Quasi Quotes,Serializability, and Scala

Serialization of functions may seem like a security concern. However, it is also a major need. Tools like Java RMI, Spark, and Akka make at least part of their name on this ability. Where flexibility is a need and systems are less vulnerable, distribution of functions are not necessarily a bad thing. The concepts presented here require Scala 2.11 or higher.

A few use cases to get started:

  • Distributing custom functions with pre-written code
  • Creating localization and centrality in systems that may be spread over multiple Linux containers using tools such as Mesos
  • Executing user code in a trusted, secure, non-networked, and isolated environment
  • Tools such as JSFiddle but with Scala

Follow me through reflection because, well, I may need to explain it to someone soon.


Scala let’s a programmer manipulate the Abstract Syntax Tree and change elements of code. There is an article on the Scala website about this. The tool here is reflection, the ability of a program to manipulate itself. Programs which use Just In Time compiling are much more easily manipulated than those that do not. The type of reflection done at run time is Runtime Reflection.

Reflection involves the ability to reify (ie. make explicit) otherwise-implicit elements of a program. These elements can be either static program elements like classes, methods, or expressions, or dynamic elements like the current continuation or execution events such as method invocations and field accesses.
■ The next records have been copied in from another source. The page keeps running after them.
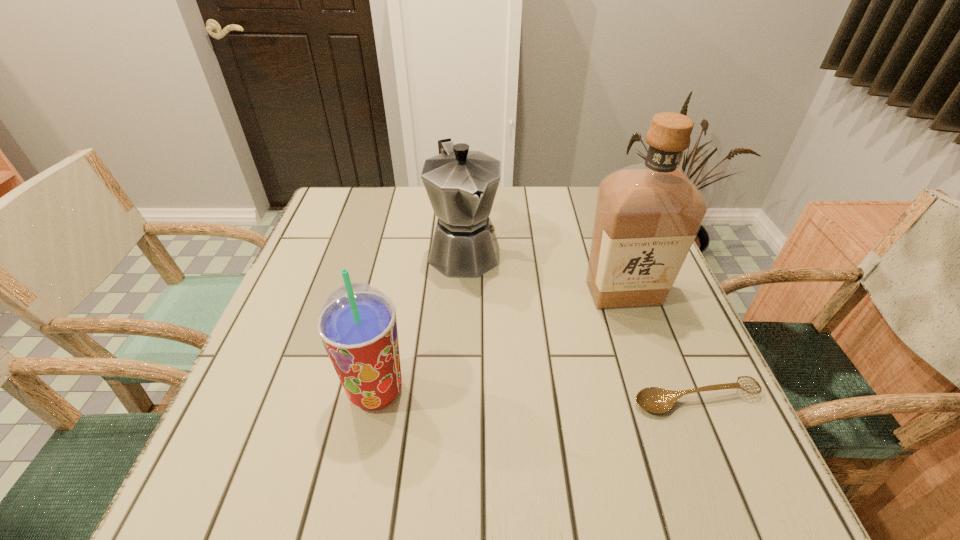 You are a GUI agent. You are given a task and a screenshot of the screen. Output one action in this format:
    pyautogui.click(x=<x>, y=<y>)
    Task: Click on the free space at the left edge of the desktop
    This screenshot has width=960, height=540.
    Given the screenshot: What is the action you would take?
    pyautogui.click(x=291, y=390)

You are a GUI agent. You are given a task and a screenshot of the screen. Output one action in this format:
    pyautogui.click(x=<x>, y=<y>)
    Task: Click on the vacant space at the right edge
    The image size is (960, 540).
    Given the screenshot: What is the action you would take?
    pyautogui.click(x=589, y=241)

At what (x,y) coordinates should I click in order to perform the action: click on free space at the far left corner of the desktop. Please return your answer as a coordinate pair (x, y). Looking at the image, I should click on (342, 191).

Where is `free spot between the smoothie and the ladle`? This screenshot has height=540, width=960. free spot between the smoothie and the ladle is located at coordinates (536, 395).

Where is `free space between the liquor and the ladle`? Image resolution: width=960 pixels, height=540 pixels. free space between the liquor and the ladle is located at coordinates (660, 346).

Find the location of `free space between the ladle and the third object from right to left`. free space between the ladle and the third object from right to left is located at coordinates tap(580, 325).

The image size is (960, 540). In order to click on free area in between the liquor and the second object from left to right in this screenshot , I will do `click(544, 272)`.

Find the location of a particular element. This screenshot has height=540, width=960. free space between the coffeepot and the liquor is located at coordinates click(544, 272).

The width and height of the screenshot is (960, 540). In order to click on free point between the tallest object and the second object from left to right in this screenshot , I will do `click(544, 272)`.

At what (x,y) coordinates should I click in order to perform the action: click on blank region between the liquor and the smoothie. Please return your answer as a coordinate pair (x, y). Looking at the image, I should click on (499, 342). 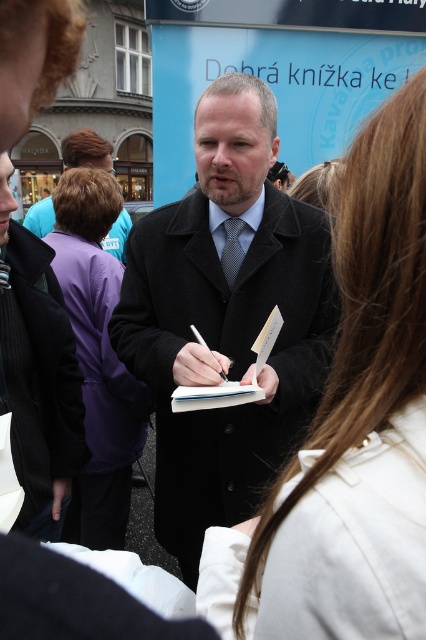 You are organizing a charity event and need to decide which purple jacket to donate. Both the purple fleece jacket at center and the purple fabric jacket at upper left are available. Which one is smaller and more suitable for a child?

The purple fleece jacket at center is smaller than the purple fabric jacket at upper left, making it more suitable for a child.

You are an event planner organizing a signing event and need to ensure the attendees can see the author clearly. Given the purple fleece jacket at center and the dark blue textured tie at center, which object is positioned lower and might block the view of the tie?

The purple fleece jacket at center is located below the dark blue textured tie at center, so it might block the view of the tie.

Consider the image. You are standing at the origin point in the scene. Where is the white fabric coat at center located in terms of coordinates?

The white fabric coat at center is located at point (351,429). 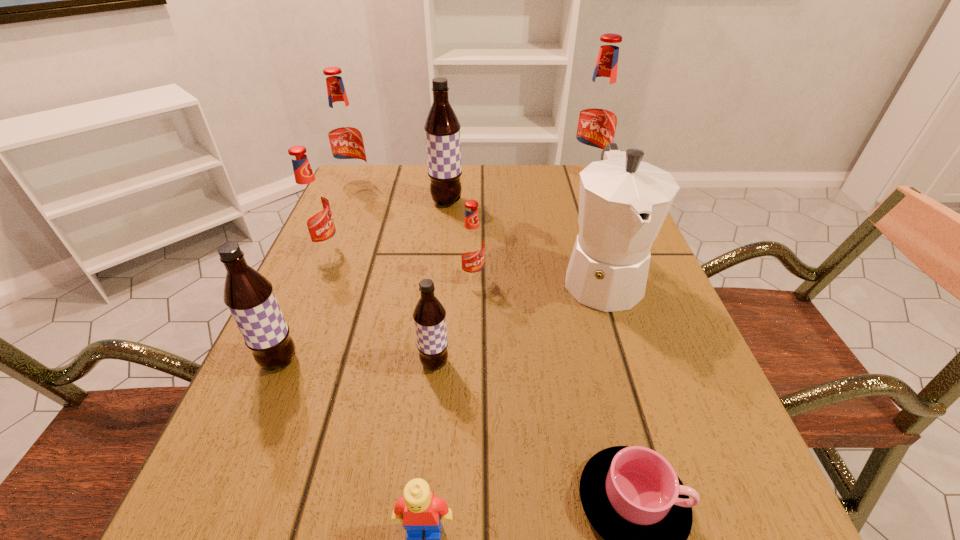 Select which brown root beer appears as the second closest to the farthest brown root beer. Please provide its 2D coordinates. Your answer should be formatted as a tuple, i.e. [(x, y)], where the tuple contains the x and y coordinates of a point satisfying the conditions above.

[(249, 296)]

Locate an element on the screen. The image size is (960, 540). the second closest brown root beer to the fourth nearest root beer is located at coordinates (249, 296).

Locate an element on the screen. The height and width of the screenshot is (540, 960). free space that satisfies the following two spatial constraints: 1. on the back side of the third farthest red root beer; 2. on the right side of the biggest brown root beer is located at coordinates (347, 202).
One usually distinguishes between compile-time and runtime reflection depending on when the reflection process is performed. Compile-time reflection is a powerful way to develop program transformers and generators, while runtime reflection is typically used to adapt the language semantics or to support very late binding between software components. — Heather Miller, Eugene Burmako, Philipp Haller at Scala

Reflection could be useful in building ETL parsing tools, tuning code for operating systems, or changing query builders to fit certain databases.

Now for my specific use case. I need to be able to serialize and pass code to children processes running separate JVMs. Why? To reduce management issues and improve flexibility in software I am writing for work.

Scala Macros

Scala macros look like functions but manipulate the symbol trees. Their uses include such tasks as tuning functions, CSV Parsing and generating data validators. The data validation link provides a nice overview of macros prior to digging into the Scala website. It is possible to build a basic tree from code in this way.

Scala 2.11.0 Macros

In Scala 2.11.0, we create a method and link it to the macro using macro with T coming from generics belonging to the object enclosing the function. This linking allows us to define elements of the macro.

import c.universe._
import scala.reflect.macros

object Enclosure[T]{
    def myFunction[V](T => V) : Enclosure[V] = macro Func_Impl.myFunction[V,T]

Our function takes in a type T and produces a type V. It is defined in the Object FuncImpl by myFunction.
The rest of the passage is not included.